There are many scenes that made me laugh out loud because they really did look like a set-up to a punchline. Ray Winstone’s Beowulf is a character begging to be mocked, yelling his own name at anyone who will listen, bragging about himself at every turn - this is the guy who, in any other movie, would be exposed for the fraud he is, and would receive his comeuppance. But in this movie, it just means he’s that much more heroic. If this was all it took to be a hero, Terrell Owens would be Superman. TERRELL! And while his performance is consistently laughable, so too is the monster Grendel. He rips a body in half, and then he cries, he drinks some blood and then covers his ears because the shrieks drive him nuts…apparently he was “played” in the film by Crispin Glover, but he’s just a giant computer-generated freak, and as such could have been “played” by me, my grandmother, a six-year-old, or Terrell Owens. And during the final, climactic battle scene, there is a dragon incinerating the world. It gets to the Danish castle where Beowulf’s wife and young concubine are hiding, for some reason, on a bridge. When the dragon appears, it pops it’s head up over the bridge in the same manner one would use to attempt to scare one’s younger sister by thrusting a sock puppet up from behind the couch upon which she’s asleep. Boo! It then tilts it’s head comically for some reason, before burning up the place with it’s fire-breath.

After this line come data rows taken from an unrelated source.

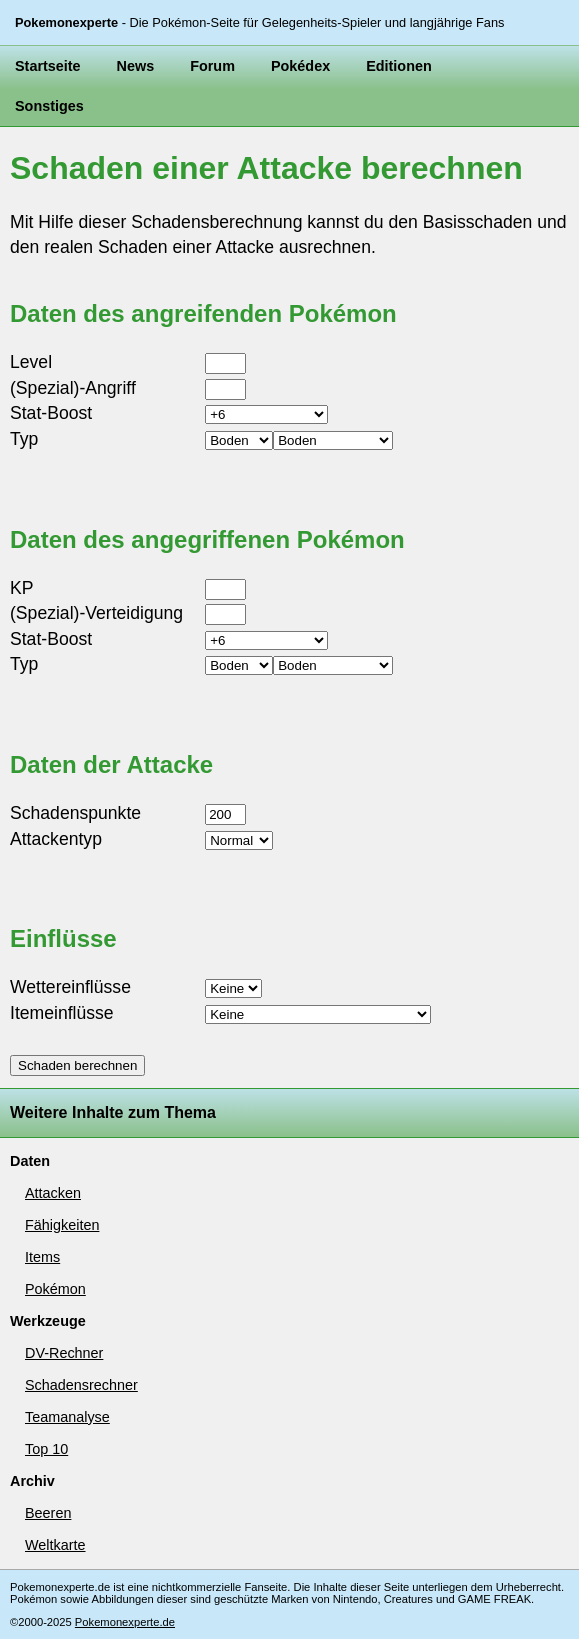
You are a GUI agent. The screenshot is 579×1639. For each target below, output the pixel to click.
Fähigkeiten (62, 1225)
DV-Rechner (64, 1353)
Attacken (53, 1193)
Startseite (48, 66)
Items (42, 1257)
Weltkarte (55, 1545)
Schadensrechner (81, 1385)
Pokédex (300, 66)
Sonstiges (49, 106)
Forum (212, 66)
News (136, 66)
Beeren (48, 1513)
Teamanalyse (67, 1417)
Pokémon (55, 1289)
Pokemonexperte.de (125, 1622)
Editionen (399, 66)
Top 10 (46, 1449)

And John Malkovich is there too, apparently to provide some kind of human face to evil. He is set up, through the whole movie, as the dastardly back-room dealer who will usurp the king and take power himself through some kind of unscrupulous deed. But then he and Beowulf have a very laughable confrontation, he admits Beowulf’s superiority, and they bond. But we’re still given the feeling that this show of good faith is insidious and devious on Malkovich’s part, that he doesn’t mean a word of it. And then…he just keeps showing up through the movie, and nothing happens. He still looks and talks evil, and in this cartoon world of characters that must obviously mean he IS evil…but he stops doing stuff. Maybe his talk with Beowulf convinced him? Or maybe the film crew forgot he was evil. My money is on the latter. Based on what I saw, Beowulf gets 3 stars out of ten. but I’m giving it an extra two assuming that it would be far more visually brilliant were I to have my good TV back. If I could truly believe that the intention of Robert Zemeckis and his people was to make us laugh, that the intent of the movie was satirical, it would get 7 stars. Which means it’s campy enough for the bad-movie fans out there to really enjoy it.